Future of encryption
The growth of Information Technology in the enterprises promises a growth in encryption technology also. The statistics suggest that the amount of information communicated and stored is much greater than those five years ago. The demand for protection and control is vastly increasing. Although there has been advancements in AES encryption algorithms, the underlying math in cryptography is quiet efficient for today's application. Since encryption being the last resort against vulnerabilities and threats, the need to design and develop new products which are way simpler and easy to maintain would be the key. The secure data transfer and messaging is at stake as the underlying encryption technology is at the grasp of the end user. The need of the hour is to make the underlying implementations more sophisticated than those which exist now. Proper key management would boost the future of encryption as scalability is becoming an issue because of reliance on manual processes for certificates and key controls.

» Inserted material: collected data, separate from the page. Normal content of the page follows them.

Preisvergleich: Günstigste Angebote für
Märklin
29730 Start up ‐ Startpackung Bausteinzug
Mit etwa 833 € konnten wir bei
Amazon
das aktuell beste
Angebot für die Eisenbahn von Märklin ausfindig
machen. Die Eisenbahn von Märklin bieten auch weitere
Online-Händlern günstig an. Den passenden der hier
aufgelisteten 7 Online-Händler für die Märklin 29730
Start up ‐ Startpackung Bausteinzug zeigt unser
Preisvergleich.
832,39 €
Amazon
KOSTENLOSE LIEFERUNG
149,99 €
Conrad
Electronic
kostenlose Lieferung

At the end of the day no matter what we need to protect our data at any cost. The last of defense increasingly sighted is encryption and its enhancement. At the same time the ever growing encryption is a management issue as far as the market drivers are concerned, but acting hand in hand would be a suitable action to curb the gap between IT growth and encryption. Implementing a flexible and extensible solution that automates many of the time-consuming and error-prone key management tasks in an automated enterprise-wide manner is rapidly becoming a priority. To manage enterprise-wide encryption efficient key management is a challenge to the IT and data protection is imperative.